Dataset extract below:

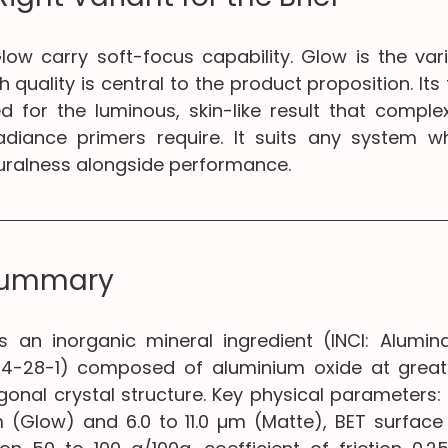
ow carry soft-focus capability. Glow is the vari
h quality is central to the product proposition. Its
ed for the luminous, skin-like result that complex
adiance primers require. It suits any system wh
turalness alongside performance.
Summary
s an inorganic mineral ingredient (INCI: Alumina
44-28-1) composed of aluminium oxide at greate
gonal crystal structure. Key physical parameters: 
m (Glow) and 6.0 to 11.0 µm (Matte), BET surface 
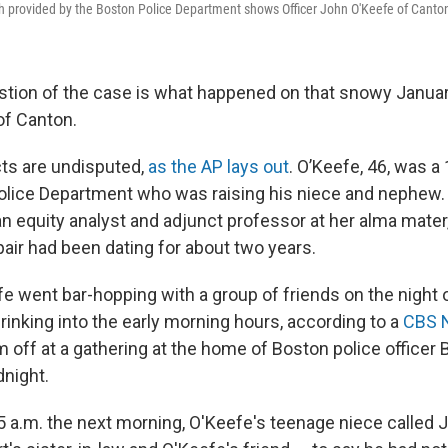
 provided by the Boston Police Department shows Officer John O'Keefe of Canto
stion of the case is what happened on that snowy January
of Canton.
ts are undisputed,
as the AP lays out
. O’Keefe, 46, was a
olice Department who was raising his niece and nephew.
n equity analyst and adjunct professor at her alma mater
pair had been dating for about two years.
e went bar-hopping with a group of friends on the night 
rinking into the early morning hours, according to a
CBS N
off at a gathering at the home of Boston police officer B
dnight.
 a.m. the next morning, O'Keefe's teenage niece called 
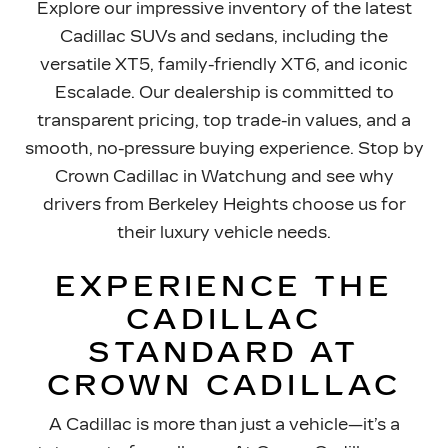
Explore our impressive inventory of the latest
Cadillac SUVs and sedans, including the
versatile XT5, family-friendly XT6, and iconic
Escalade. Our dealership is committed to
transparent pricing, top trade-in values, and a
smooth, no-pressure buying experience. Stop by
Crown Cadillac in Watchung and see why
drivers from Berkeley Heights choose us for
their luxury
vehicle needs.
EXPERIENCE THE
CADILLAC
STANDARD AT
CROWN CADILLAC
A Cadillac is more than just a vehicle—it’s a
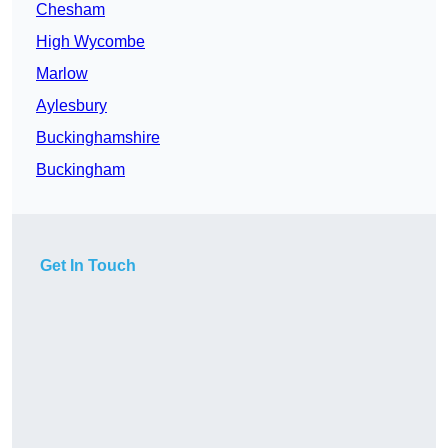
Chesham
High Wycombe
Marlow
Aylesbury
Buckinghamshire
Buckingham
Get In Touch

End of Dataset extract.
Dataset extract below:

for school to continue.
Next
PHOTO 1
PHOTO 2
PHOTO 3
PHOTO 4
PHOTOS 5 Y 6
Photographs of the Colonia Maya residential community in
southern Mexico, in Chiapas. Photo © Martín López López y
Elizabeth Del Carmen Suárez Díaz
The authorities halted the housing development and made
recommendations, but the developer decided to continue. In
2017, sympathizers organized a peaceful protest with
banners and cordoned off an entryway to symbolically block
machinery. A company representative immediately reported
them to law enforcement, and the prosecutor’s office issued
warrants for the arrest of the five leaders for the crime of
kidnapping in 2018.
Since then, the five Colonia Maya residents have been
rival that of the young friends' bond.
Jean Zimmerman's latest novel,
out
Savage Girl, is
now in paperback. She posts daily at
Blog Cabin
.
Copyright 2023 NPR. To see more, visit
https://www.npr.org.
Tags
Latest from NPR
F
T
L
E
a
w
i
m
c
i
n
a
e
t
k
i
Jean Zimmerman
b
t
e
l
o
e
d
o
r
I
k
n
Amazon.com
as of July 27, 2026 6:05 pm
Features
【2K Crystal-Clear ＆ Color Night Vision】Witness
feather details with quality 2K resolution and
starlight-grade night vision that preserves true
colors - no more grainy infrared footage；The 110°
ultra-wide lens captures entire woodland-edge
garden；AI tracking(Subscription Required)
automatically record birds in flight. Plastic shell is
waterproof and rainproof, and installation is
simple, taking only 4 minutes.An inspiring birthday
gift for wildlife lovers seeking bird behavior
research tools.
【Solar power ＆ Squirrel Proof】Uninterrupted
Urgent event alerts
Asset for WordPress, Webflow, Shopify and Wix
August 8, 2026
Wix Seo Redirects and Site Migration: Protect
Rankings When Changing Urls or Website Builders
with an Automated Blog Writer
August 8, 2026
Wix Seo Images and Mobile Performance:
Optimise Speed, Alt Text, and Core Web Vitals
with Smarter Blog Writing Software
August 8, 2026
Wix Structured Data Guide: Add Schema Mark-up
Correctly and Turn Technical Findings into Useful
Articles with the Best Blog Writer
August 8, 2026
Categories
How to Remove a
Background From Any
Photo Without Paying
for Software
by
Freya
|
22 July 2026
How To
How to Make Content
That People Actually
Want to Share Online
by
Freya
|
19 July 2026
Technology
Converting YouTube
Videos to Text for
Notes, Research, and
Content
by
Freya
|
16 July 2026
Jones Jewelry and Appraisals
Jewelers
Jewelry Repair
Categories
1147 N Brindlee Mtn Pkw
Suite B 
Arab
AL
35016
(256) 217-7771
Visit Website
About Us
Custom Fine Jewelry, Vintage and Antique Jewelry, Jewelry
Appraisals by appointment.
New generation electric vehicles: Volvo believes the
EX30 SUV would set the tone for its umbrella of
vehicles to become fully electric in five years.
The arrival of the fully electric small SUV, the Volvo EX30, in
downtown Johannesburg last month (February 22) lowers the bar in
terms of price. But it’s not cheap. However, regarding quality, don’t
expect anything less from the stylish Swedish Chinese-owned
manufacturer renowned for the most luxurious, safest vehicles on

End of Dataset extract.

■ Task brief:
Look back at the entries above and repeat, unchanged, every line from the line holding "rival that of the young friends' bond." through the line holding "automatically record birds".

■ Expected answer:
rival that of the young friends' bond.
Jean Zimmerman's latest novel,
out
Savage Girl, is
now in paperback. She posts daily at
Blog Cabin
.
Copyright 2023 NPR. To see more, visit
https://www.npr.org.
Tags
Latest from NPR
F
T
L
E
a
w
i
m
c
i
n
a
e
t
k
i
Jean Zimmerman
b
t
e
l
o
e
d
o
r
I
k
n
Amazon.com
as of July 27, 2026 6:05 pm
Features
【2K Crystal-Clear ＆ Color Night Vision】Witness
feather details with quality 2K resolution and
starlight-grade night vision that preserves true
colors - no more grainy infrared footage；The 110°
ultra-wide lens captures entire woodland-edge
garden；AI tracking(Subscription Required)
automatically record birds in flight. Plastic shell is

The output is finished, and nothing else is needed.